A food service manager regulates the guest dining experience with profitability in mind, from motel buffets to five-star restaurants. This includes maintaining restaurant supplies, maximizing revenue streams and developing staff.
A career in hospitality is perfect for an individual who tirelessly strives for excellence and loves the thrill of dazzling guests each evening. This line of work isn’t for everyone, however, so before you subject yourself to long hours on your feet, learn what it takes to become a food service manager.
Food service managers schedule, hire, discipline and develop the restaurant staff. They interact with guests to ensure their satisfaction, work with chefs to convey guest feedback, implement daily specials and regulate the consistency of the overall dining experience. A food service manager also tracks the inventory of paper supplies, liquor, menus and other restaurant items, keeping supplies stocked and within the restaurant’s budget. All the while, a food service manager seamlessly assists the floor staff as needed, bartending, conducting simple table maintenance, running food to tables and ushering guests to tables.
Most food service managers start as assistant managers, managing front-of-house workers like bussers or hosts. As they gain experience, they’re given more prominent departments like servers or bartenders. Eventually, food service managers become general managers, where they manage hourly employees and subordinate managers.

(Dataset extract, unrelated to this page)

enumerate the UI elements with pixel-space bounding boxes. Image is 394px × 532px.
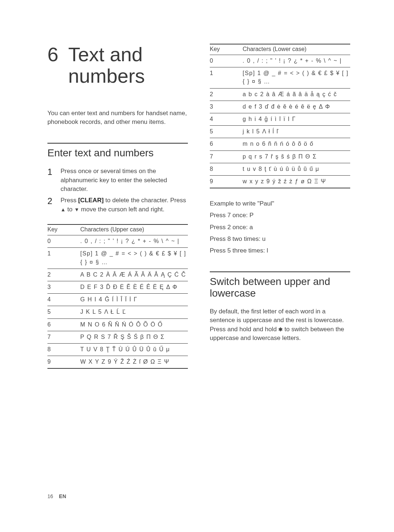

With time and experience, food service managers can open their own restaurants or pursue employment in corporate hospitality.
As of May 2006, the average annual earnings for food service managers has been $43,020, according to the U.S. Bureau of Labor Statistics. This figure varies widely according to experience level and location. Senior managers of metropolitan restaurants can earn $70,810 or more, while junior-level managers of limited-service establishments can earn $27,400 or less.
Many food service managers start their careers at the low end of the pay scale, but the opportunity for advancement is remarkable for the right candidate. Most prominent food personalities, like the Food Network’s Guy Fieri, began careers as food service managers.